Data records.
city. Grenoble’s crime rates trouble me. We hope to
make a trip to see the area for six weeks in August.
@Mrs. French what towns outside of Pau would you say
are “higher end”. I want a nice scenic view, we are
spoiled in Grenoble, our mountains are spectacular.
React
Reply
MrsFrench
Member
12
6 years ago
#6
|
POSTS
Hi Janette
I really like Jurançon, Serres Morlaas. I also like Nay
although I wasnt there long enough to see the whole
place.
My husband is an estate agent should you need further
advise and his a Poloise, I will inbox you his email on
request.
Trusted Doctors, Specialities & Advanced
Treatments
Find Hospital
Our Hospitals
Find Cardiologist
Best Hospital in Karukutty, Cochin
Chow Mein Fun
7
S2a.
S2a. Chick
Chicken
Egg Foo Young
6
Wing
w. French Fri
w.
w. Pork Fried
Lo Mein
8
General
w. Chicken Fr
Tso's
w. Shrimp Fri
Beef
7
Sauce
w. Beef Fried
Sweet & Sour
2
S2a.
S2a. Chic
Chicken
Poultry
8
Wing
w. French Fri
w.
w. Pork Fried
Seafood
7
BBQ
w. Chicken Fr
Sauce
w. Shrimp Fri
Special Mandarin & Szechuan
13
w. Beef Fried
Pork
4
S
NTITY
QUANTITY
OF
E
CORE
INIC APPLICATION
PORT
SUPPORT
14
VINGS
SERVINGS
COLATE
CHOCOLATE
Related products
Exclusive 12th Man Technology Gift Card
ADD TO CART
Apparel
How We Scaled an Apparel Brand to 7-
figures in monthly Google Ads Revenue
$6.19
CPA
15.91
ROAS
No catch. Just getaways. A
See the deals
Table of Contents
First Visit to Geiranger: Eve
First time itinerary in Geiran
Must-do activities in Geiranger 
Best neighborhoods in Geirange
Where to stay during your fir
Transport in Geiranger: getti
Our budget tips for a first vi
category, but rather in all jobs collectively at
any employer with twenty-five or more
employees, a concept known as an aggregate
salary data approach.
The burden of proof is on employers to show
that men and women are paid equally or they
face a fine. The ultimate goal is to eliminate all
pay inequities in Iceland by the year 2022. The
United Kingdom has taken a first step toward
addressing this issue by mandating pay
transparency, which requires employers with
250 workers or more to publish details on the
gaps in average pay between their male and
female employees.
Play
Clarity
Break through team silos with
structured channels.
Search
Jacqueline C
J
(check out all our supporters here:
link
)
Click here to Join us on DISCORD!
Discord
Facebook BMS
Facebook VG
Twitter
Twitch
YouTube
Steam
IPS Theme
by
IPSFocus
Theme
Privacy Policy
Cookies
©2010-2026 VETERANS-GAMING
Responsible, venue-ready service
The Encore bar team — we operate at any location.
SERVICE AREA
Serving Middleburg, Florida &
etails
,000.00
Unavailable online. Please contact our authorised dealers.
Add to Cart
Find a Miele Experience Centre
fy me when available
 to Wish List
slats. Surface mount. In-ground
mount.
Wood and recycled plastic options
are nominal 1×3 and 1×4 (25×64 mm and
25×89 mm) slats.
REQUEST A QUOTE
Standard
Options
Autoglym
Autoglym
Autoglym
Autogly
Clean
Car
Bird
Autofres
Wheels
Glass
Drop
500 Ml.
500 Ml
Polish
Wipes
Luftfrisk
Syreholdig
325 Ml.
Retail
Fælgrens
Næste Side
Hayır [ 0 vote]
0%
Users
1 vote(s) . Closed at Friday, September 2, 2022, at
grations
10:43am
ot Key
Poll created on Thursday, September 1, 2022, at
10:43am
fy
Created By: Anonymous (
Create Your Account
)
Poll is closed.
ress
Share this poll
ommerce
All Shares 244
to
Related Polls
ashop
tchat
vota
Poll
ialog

Problem details. Set down the full listing a second time, exactly as given.

Answer area.
city. Grenoble’s crime rates trouble me. We hope to
make a trip to see the area for six weeks in August.
@Mrs. French what towns outside of Pau would you say
are “higher end”. I want a nice scenic view, we are
spoiled in Grenoble, our mountains are spectacular.
React
Reply
MrsFrench
Member
12
6 years ago
#6
|
POSTS
Hi Janette
I really like Jurançon, Serres Morlaas. I also like Nay
although I wasnt there long enough to see the whole
place.
My husband is an estate agent should you need further
advise and his a Poloise, I will inbox you his email on
request.
Trusted Doctors, Specialities & Advanced
Treatments
Find Hospital
Our Hospitals
Find Cardiologist
Best Hospital in Karukutty, Cochin
Chow Mein Fun
7
S2a.
S2a. Chick
Chicken
Egg Foo Young
6
Wing
w. French Fri
w.
w. Pork Fried
Lo Mein
8
General
w. Chicken Fr
Tso's
w. Shrimp Fri
Beef
7
Sauce
w. Beef Fried
Sweet & Sour
2
S2a.
S2a. Chic
Chicken
Poultry
8
Wing
w. French Fri
w.
w. Pork Fried
Seafood
7
BBQ
w. Chicken Fr
Sauce
w. Shrimp Fri
Special Mandarin & Szechuan
13
w. Beef Fried
Pork
4
S
NTITY
QUANTITY
OF
E
CORE
INIC APPLICATION
PORT
SUPPORT
14
VINGS
SERVINGS
COLATE
CHOCOLATE
Related products
Exclusive 12th Man Technology Gift Card
ADD TO CART
Apparel
How We Scaled an Apparel Brand to 7-
figures in monthly Google Ads Revenue
$6.19
CPA
15.91
ROAS
No catch. Just getaways. A
See the deals
Table of Contents
First Visit to Geiranger: Eve
First time itinerary in Geiran
Must-do activities in Geiranger 
Best neighborhoods in Geirange
Where to stay during your fir
Transport in Geiranger: getti
Our budget tips for a first vi
category, but rather in all jobs collectively at
any employer with twenty-five or more
employees, a concept known as an aggregate
salary data approach.
The burden of proof is on employers to show
that men and women are paid equally or they
face a fine. The ultimate goal is to eliminate all
pay inequities in Iceland by the year 2022. The
United Kingdom has taken a first step toward
addressing this issue by mandating pay
transparency, which requires employers with
250 workers or more to publish details on the
gaps in average pay between their male and
female employees.
Play
Clarity
Break through team silos with
structured channels.
Search
Jacqueline C
J
(check out all our supporters here:
link
)
Click here to Join us on DISCORD!
Discord
Facebook BMS
Facebook VG
Twitter
Twitch
YouTube
Steam
IPS Theme
by
IPSFocus
Theme
Privacy Policy
Cookies
©2010-2026 VETERANS-GAMING
Responsible, venue-ready service
The Encore bar team — we operate at any location.
SERVICE AREA
Serving Middleburg, Florida &
etails
,000.00
Unavailable online. Please contact our authorised dealers.
Add to Cart
Find a Miele Experience Centre
fy me when available
 to Wish List
slats. Surface mount. In-ground
mount.
Wood and recycled plastic options
are nominal 1×3 and 1×4 (25×64 mm and
25×89 mm) slats.
REQUEST A QUOTE
Standard
Options
Autoglym
Autoglym
Autoglym
Autogly
Clean
Car
Bird
Autofres
Wheels
Glass
Drop
500 Ml.
500 Ml
Polish
Wipes
Luftfrisk
Syreholdig
325 Ml.
Retail
Fælgrens
Næste Side
Hayır [ 0 vote]
0%
Users
1 vote(s) . Closed at Friday, September 2, 2022, at
grations
10:43am
ot Key
Poll created on Thursday, September 1, 2022, at
10:43am
fy
Created By: Anonymous (
Create Your Account
)
Poll is closed.
ress
Share this poll
ommerce
All Shares 244
to
Related Polls
ashop
tchat
vota
Poll
ialog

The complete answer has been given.